* REQUIRED WORK: A verbatim repeat of the lines below is required, with the pictures removed.

* RECORDS FOR PROCESSING:
□ □ □ □ □ □ □
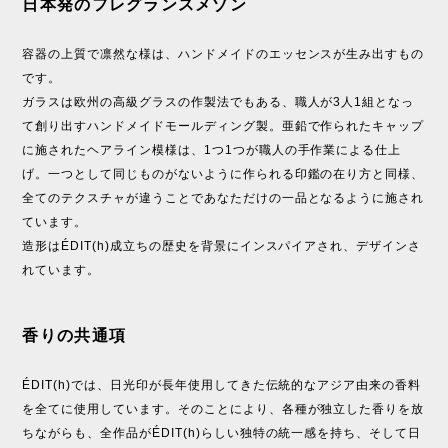
日本発のフレグランスメゾン
容器の上質で凛然な様は、ハンドメイドのエッセンスが生み出すもの
です。
ガラスは欧州の高級グラスの作製法でもある、職人が3人1組となっ
て創り出すハンドメイドモールディング製。亜鉛で作られたキャップ
に施されたヘアライン模様は、1つ1つが職人の手作業による仕上
げ。一つとして同じものがないように作られる印鑑の在り方と同様、
全てのテクスチャが違うことであなただけの一品となるように施され
ています。
造形はÉDIT(h)成立ちの歴史を背景にインスパイアされ、デザインさ
れています。
香りの共通項
ÉDIT(h)では、日光印が長年使用してきた伝統的なアジア由来の香料
を全てに使用しています。そのことにより、各種が独立した香りを放
ちながらも、全作品がÉDIT(h)らしい独特の統一感を持ち、そして日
□ □ □ □ □ □ □
* ANSWER TO THE EXERCISE:
日本発のフレグランスメゾン
容器の上質で凛然な様は、ハンドメイドのエッセンスが生み出すもの
です。
ガラスは欧州の高級グラスの作製法でもある、職人が3人1組となっ
て創り出すハンドメイドモールディング製。亜鉛で作られたキャップ
に施されたヘアライン模様は、1つ1つが職人の手作業による仕上
げ。一つとして同じものがないように作られる印鑑の在り方と同様、
全てのテクスチャが違うことであなただけの一品となるように施され
ています。
造形はÉDIT(h)成立ちの歴史を背景にインスパイアされ、デザインさ
れています。
香りの共通項
ÉDIT(h)では、日光印が長年使用してきた伝統的なアジア由来の香料
を全てに使用しています。そのことにより、各種が独立した香りを放
ちながらも、全作品がÉDIT(h)らしい独特の統一感を持ち、そして日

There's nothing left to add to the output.